» **WORK TO COMPLETE**
Return each line of the entries that mentions the word "plata".

» **DATA SHOWN**
= = = =
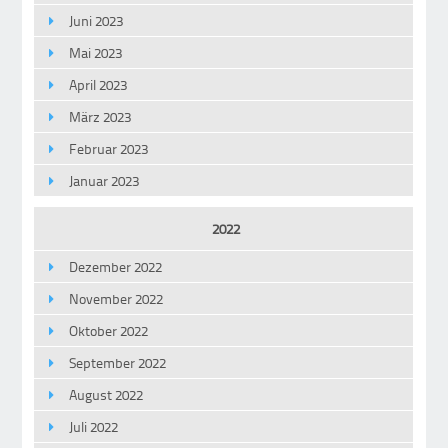
Juni 2023
Mai 2023
April 2023
März 2023
Februar 2023
Januar 2023
2022
Dezember 2022
November 2022
Oktober 2022
September 2022
August 2022
Juli 2022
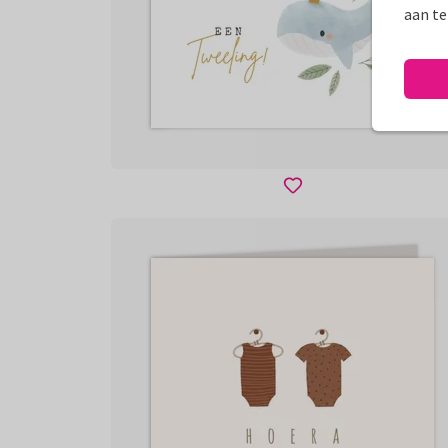
aan te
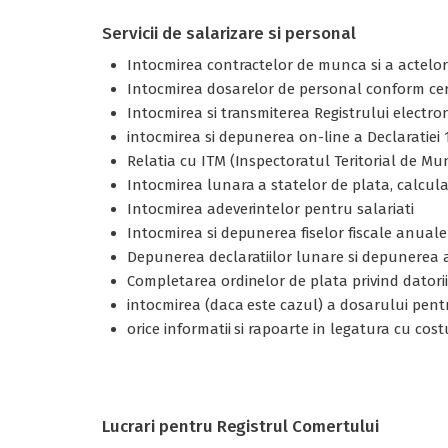
Servicii de salarizare si personal
Intocmirea contractelor de munca si a actelor ad
Intocmirea dosarelor de personal conform cer
Intocmirea si transmiterea Registrului electron
intocmirea si depunerea on-line a Declaratiei 11
Relatia cu ITM (Inspectoratul Teritorial de Mu
Intocmirea lunara a statelor de plata, calcula
Intocmirea adeverintelor pentru salariati
Intocmirea si depunerea fiselor fiscale anuale
Depunerea declaratiilor lunare si depunerea a
Completarea ordinelor de plata privind datoriil
intocmirea (daca este cazul) a dosarului pent
orice informatii si rapoarte in legatura cu costu
Lucrari pentru Registrul Comertului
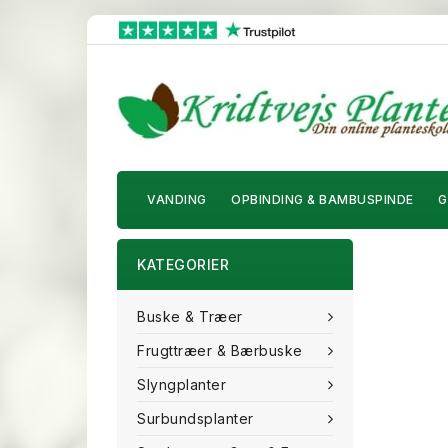
VANDING
OPBINDING & BAMBUSPINDE
G
KATEGORIER
Buske & Træer
Frugttræer & Bærbuske
Slyngplanter
Surbundsplanter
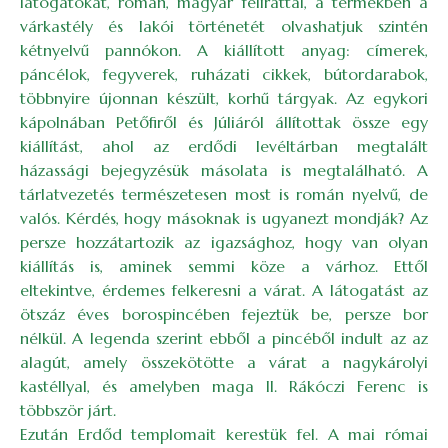
látogatókat, román, magyar felirattal, a termekben a
várkastély és lakói történetét olvashatjuk szintén
kétnyelvű pannókon. A kiállított anyag: címerek,
páncélok, fegyverek, ruházati cikkek, bútordarabok,
többnyire újonnan készült, korhű tárgyak. Az egykori
kápolnában Petőfiről és Júliáról állítottak össze egy
kiállítást, ahol az erdődi levéltárban megtalált
házassági bejegyzésük másolata is megtalálható. A
tárlatvezetés természetesen most is román nyelvű, de
valós. Kérdés, hogy másoknak is ugyanezt mondják? Az
persze hozzátartozik az igazsághoz, hogy van olyan
kiállítás is, aminek semmi köze a várhoz. Ettől
eltekintve, érdemes felkeresni a várat. A látogatást az
ötszáz éves borospincében fejeztük be, persze bor
nélkül. A legenda szerint ebből a pincéből indult az az
alagút, amely összekötötte a várat a nagykárolyi
kastéllyal, és amelyben maga II. Rákóczi Ferenc is
többször járt.
Ezután Erdőd templomait kerestük fel. A mai római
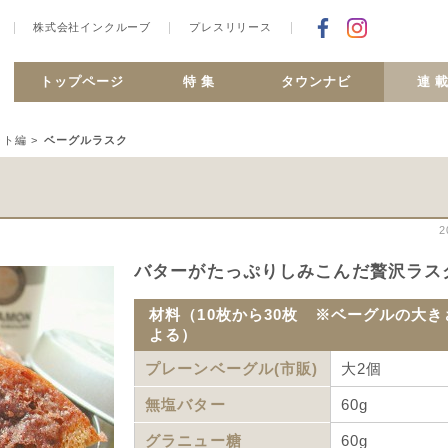
株式会社インクルーブ
プレスリリース
Facebookで
合ヶ丘 MiSMO net
トップページ
特 集
タウンナビ
連 
ート編
>
ベーグルラスク
2
バターがたっぷりしみこんだ贅沢ラス
材料（10枚から30枚 ※ベーグルの大き
よる）
プレーンベーグル(市販)
大2個
無塩バター
60g
グラニュー糖
60g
= = = =
» **EXERCISE RESULT**
Intocmirea lunara a statelor de plata, calcula
Completarea ordinelor de plata privind datoriil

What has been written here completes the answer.